Nei punti di forza del programma c’è la nazionalizzazione delle risorse naturali del paese, il rafforzamento dello Stato come attore principale nell’amministrazione delle risorse economiche, la ristrutturazione e democratizzazione delle istituzioni e della Costituzione, ancora legata al Fujimorismo. La Costituzione del 1993, tanto voluta da Alberto Fujimori, è di chiara ispirazione neoliberista e il mercato ha la preminenza sullo Stato. Castillo vuole ribaltare le relazioni di forza a favore dello Stato. Dall’altra parte, riconosco una debolezza nella capacità oratoria che avrebbe bisogno di più incisività e convinzione, soprattutto per i temi economici, materia che non maneggia al meglio, a mio avviso. Questo crea indecisione e confusione nell’elettorato.

La mappa del voto in Perù

Lo scorso 6 maggio nella città di Lima si è siglato l’accordo elettorale tra Castillo e Mendoza. Le sinistre si alleano contro la destra. Come analizzi quest’alleanza?

L’alleanza con Mendoza ha dato aria fresca a Castillo. È stata utile perché l’economista e deputato Pedro Franke del gruppo Juntos por el Perù di Verónica Mendoza ha apportato all’alleanza più preparazione ed esperienza sui temi economici, cosa di cui, come detto, Castillo aveva bisogno. Il discorso di Franke ha anche “tranquillizzato” una parte dell’elletorato moderato che ha “paura” della vicinanza ideologica di Castillo al Venezuela e Cuba stigmatizzati dai mezzi di comunicazione locali. Con Franke si è adottato un discorso politico con una visione nazionalista più forte.

Secondo gli ultimi sondaggi Castillo è ancora in vantaggio nonostante Keiko Fujimori abbia ridimensionato il suo svantaggio. Qual è la situazione al momento?

Secondo i sondaggi di Datum di questi giorni, ci sarebbe un pareggio tecnico tra i due candidati. Tuttavia, c’è ancora un elettorato indeciso che sarà decisivo per la proclamazione del nuovo presidente. Sembra che ci sia ancora da attendere qualche giorno per capire come si muoverà quest’elettorato. Castillo ha un voto duro intorno al 42-45% ma una parte dell’elettorato lo voterebbe più per una volontà anti-Fujimori che pro-Castillo. C’è un elettorato che non vuole votare per Keiko perché ha già provato 10 anni di governo del padre e del Fujimorismo.

Keiko Fujimori

Qual è la tua analisi dopo il dibattito presidenziale di domenica 30 maggio?

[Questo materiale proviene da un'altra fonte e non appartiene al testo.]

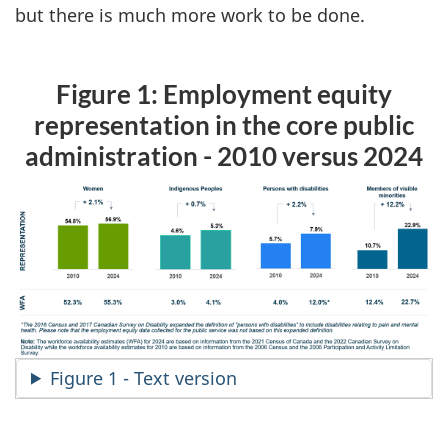
but there is much more work to be done.
Figure 1: Employment equity
representation in the core public
administration - 2010 versus 2024
Figure 1 - Text version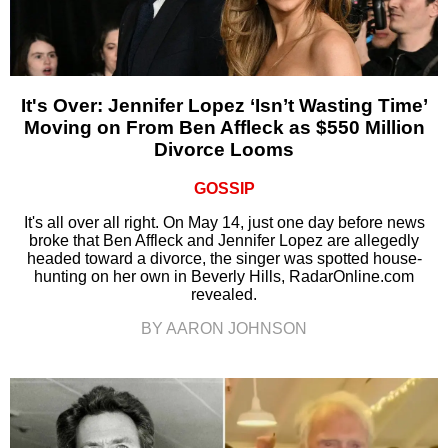
It's Over: Jennifer Lopez ‘Isn’t Wasting Time’
Moving on From Ben Affleck as $550 Million
Divorce Looms
GOSSIP
It's all over all right. On May 14, just one day before news
broke that Ben Affleck and Jennifer Lopez are allegedly
headed toward a divorce, the singer was spotted house-
hunting on her own in Beverly Hills, RadarOnline.com
revealed.
BY AARON JOHNSON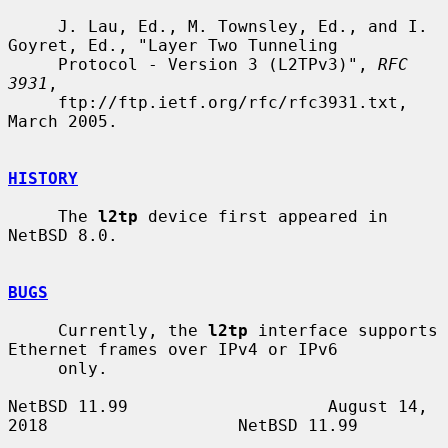
     J. Lau, Ed., M. Townsley, Ed., and I. 
Goyret, Ed., "Layer Two Tunneling

     Protocol - Version 3 (L2TPv3)", 
RFC 
3931
,

     ftp://ftp.ietf.org/rfc/rfc3931.txt, 
March 2005.

HISTORY
     The 
l2tp
 device first appeared in 
NetBSD 8.0.

BUGS
     Currently, the 
l2tp
 interface supports 
Ethernet frames over IPv4 or IPv6

     only.

NetBSD 11.99                    August 14, 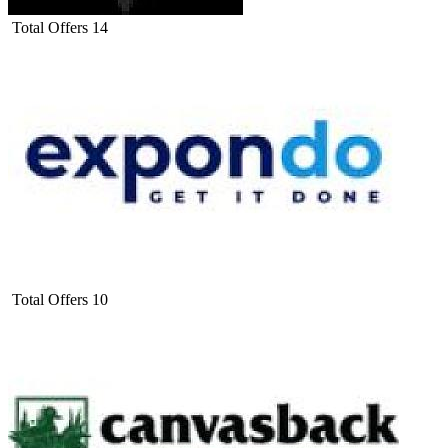
Total Offers
14
Total Offers
10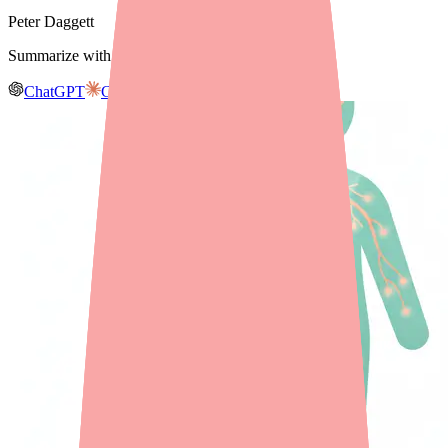
Peter Daggett
Summarize with AI
ChatGPT
Claude
Gemini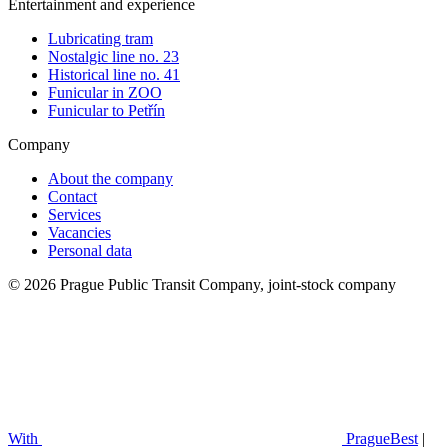
Entertainment and experience
Lubricating tram
Nostalgic line no. 23
Historical line no. 41
Funicular in ZOO
Funicular to Petřín
Company
About the company
Contact
Services
Vacancies
Personal data
© 2026 Prague Public Transit Company, joint-stock company
With
PragueBest
|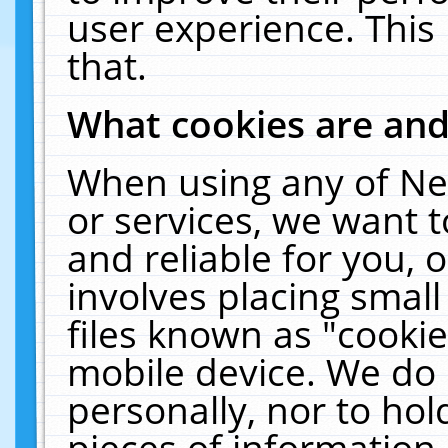
user experience. This
that.
What cookies are an
When using any of Ne
or services, we want 
and reliable for you,
involves placing smal
files known as "cooki
mobile device. We do 
personally, nor to ho
pieces of information 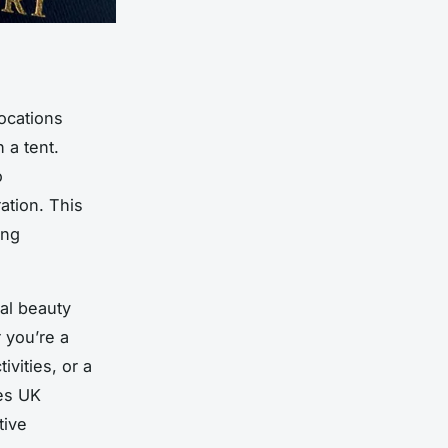
ocations
 a tent.
o
ration. This
ing
al beauty
 you’re a
ivities, or a
es UK
tive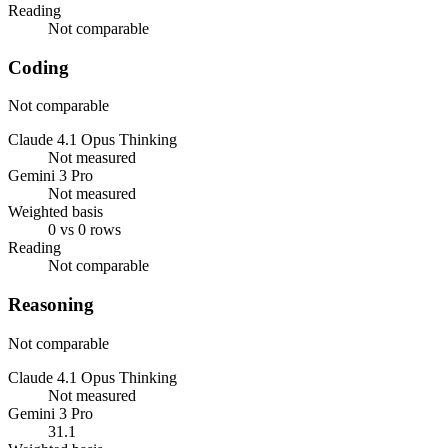
Reading
Not comparable
Coding
Not comparable
Claude 4.1 Opus Thinking
Not measured
Gemini 3 Pro
Not measured
Weighted basis
0 vs 0 rows
Reading
Not comparable
Reasoning
Not comparable
Claude 4.1 Opus Thinking
Not measured
Gemini 3 Pro
31.1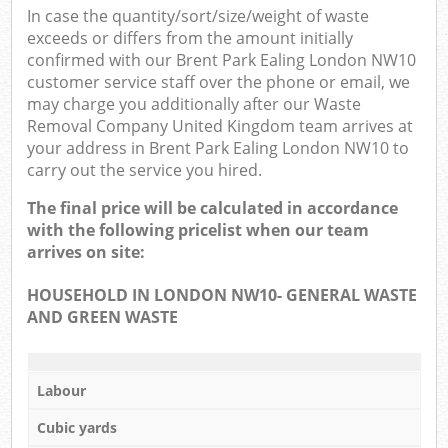
In case the quantity/sort/size/weight of waste
exceeds or differs from the amount initially
confirmed with our Brent Park Ealing London NW10
customer service staff over the phone or email, we
may charge you additionally after our Waste
Removal Company United Kingdom team arrives at
your address in Brent Park Ealing London NW10 to
carry out the service you hired.
The final price will be calculated in accordance
with the following pricelist when our team
arrives on site:
HOUSEHOLD IN LONDON NW10- GENERAL WASTE
AND GREEN WASTE
Labour
Cubic yards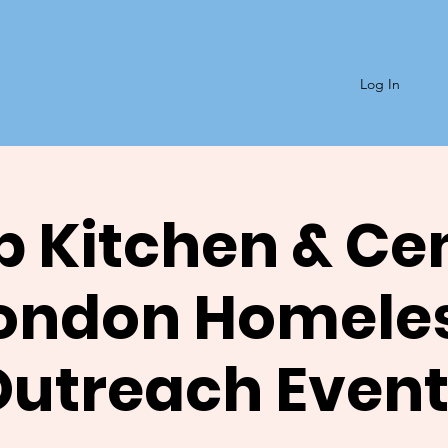
Log In
 Kitchen & Ce
ondon Homele
Outreach Event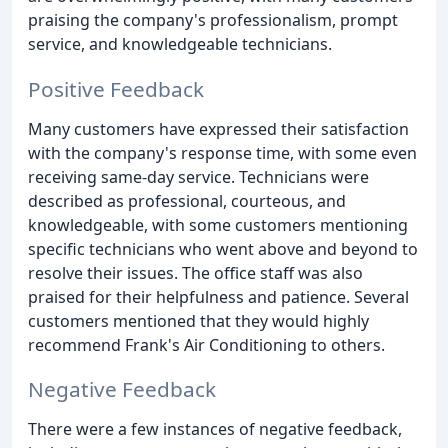
praising the company's professionalism, prompt
service, and knowledgeable technicians.
Positive Feedback
Many customers have expressed their satisfaction
with the company's response time, with some even
receiving same-day service. Technicians were
described as professional, courteous, and
knowledgeable, with some customers mentioning
specific technicians who went above and beyond to
resolve their issues. The office staff was also
praised for their helpfulness and patience. Several
customers mentioned that they would highly
recommend Frank's Air Conditioning to others.
Negative Feedback
There were a few instances of negative feedback,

Castillo ha dato il quadro e le linee guida del suo futuro governo. Avrebbe dovuto complementare le sue proposte anche tracciandone i modi. Questo sembra essere mancato parzialmente. Inoltre, era importante essere più deciso nel distanziarsi dal terrorismo e affrontare di più Fujimori, parlando della corruzione nel suo passato e nel suo presente. Dall’altro canto, Keiko ha dato il messaggio che si impegnerà a dare continuità al modello economico e sociale. Ha fatto una pioggia di promesse populiste. Continua a temere la questione del terrorismo e del modello chavista. Ha promesso bonus economici a vari settori sociali come: pescatori, minatori e alle famiglie che hanno perso i propri cari per il Covid. Insomma, ha fatto una serie di promesse a buon mercato. La domanda è: da dove prenderà i soldi?

Parliamo dell’attentato di questi giorni addebitato al gruppo di Sendero Luminoso.

Non è la prima volta che accade. Già nelle campagne elettorali del 2011 e del 2016 ci fu qualcosa analogo. Il giornalista peruviano César Hildebrandt, un professionista di tutto rispetto, ha già dichiarato che quest’attentato sembra opera del Fujimorismo che sarebbe capace di qualsiasi cosa pur di vincere le elezioni. Inoltre, secondo lo stesso Hildebrandt, quest’attentato non presenta le caratteristiche tipiche degli attentati realizzati storicamente da Sendero Luminoso. Eppure, il circuito mediatico e le Forze Armate del Perù hanno già sentenziato e dato la responsabilità al Grupo Sendero Luminoso. È un modo per legare Castillo al narcoterrorismo peruviano. D’altro canto, le Forze Armate sarebbero molto più vicine, ideologicamente, a Keiko Fujimori che a Pedro Castillo.